Poll: Most US People Think Trans People Have Unfair Advantage If Allowed Into Female Sports
18:56 GMT 15.06.2022 (Updated: 19:34 GMT 15.06.2022)
© Brett DavisNCAA Womens Swimming: Swimming & Diving Championship
© Brett Davis
The unregulated status of trans athletes’ eligibility to participate alongside women in US sports has created controversy after transgender swimmer Lia Thomas overwhelmingly won the Ivy League Championships in February.
The majority of US people oppose allowing trans women to compete alongside biological females, a recent poll has shown.
Most of those asked believed that the former would have an unfair advantage, despite largely sympathising with potential mental issues that transgender people might experience if banned.
The survey, which was conducted jointly by the Washington Post and the University of Maryland, showed that some 58% of US citizens think that "transgender women should not be allowed to compete with other women and girls" either in college or professional sports.

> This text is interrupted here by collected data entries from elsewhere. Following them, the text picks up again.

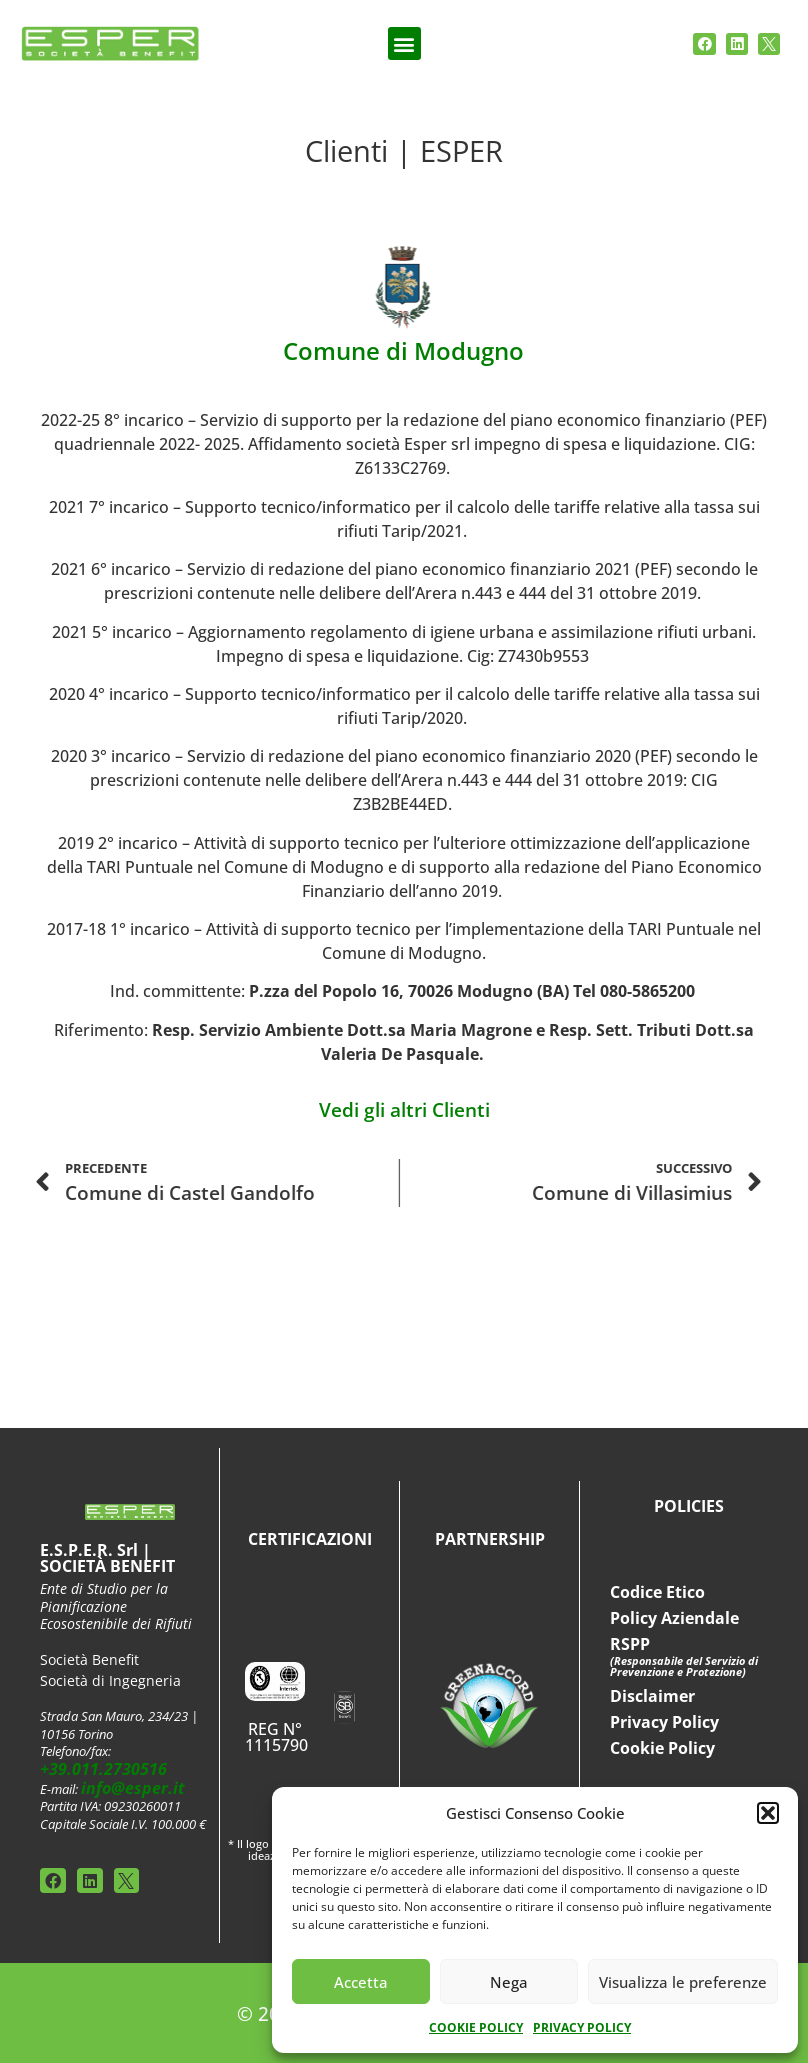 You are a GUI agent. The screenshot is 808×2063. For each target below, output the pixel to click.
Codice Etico (657, 1592)
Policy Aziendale (674, 1618)
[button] (768, 1813)
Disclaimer (652, 1696)
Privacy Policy (664, 1722)
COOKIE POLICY (476, 2027)
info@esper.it (133, 1788)
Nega (509, 1982)
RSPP (630, 1644)
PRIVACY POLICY (582, 2027)
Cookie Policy (662, 1748)
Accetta (361, 1982)
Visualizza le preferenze (683, 1982)
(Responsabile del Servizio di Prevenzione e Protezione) (684, 1666)
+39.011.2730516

Only 28% supported the idea of allowing transgender women into these sports.
Slightly less than half (49%) thought that trans girls should not be allowed to compete with biological ones in youth sports, while 33% support it.
At the same time, 52% of respondents admitted that they were either "very" or "somewhat" concerned about trans girls' mental health being potentially impacted by an inability to do sports with other girls, the poll shows.

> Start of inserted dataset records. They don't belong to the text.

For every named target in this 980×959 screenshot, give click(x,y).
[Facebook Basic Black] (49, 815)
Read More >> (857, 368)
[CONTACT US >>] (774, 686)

Overwhelmingly, 68% of those interviewed believed that trans athletes "would have a competitive advantage over other girls" in youth sports, while 30% thought that the field would be fair for both groups.
16 October 2021, 22:08 GMT
In conclusion, the survey found that 40% of people believed that greater social acceptance of transgender people was "good" for society, while 25% held the opposite views. The remaining 35% believed it did not make any difference.
The debate over allowing trans women into female sports heated up in the US after transgender swimmer Lia Thomas triumphed in the Ivy League Championships in February this year, while also setting several records and outpacing the closest contender by seven seconds.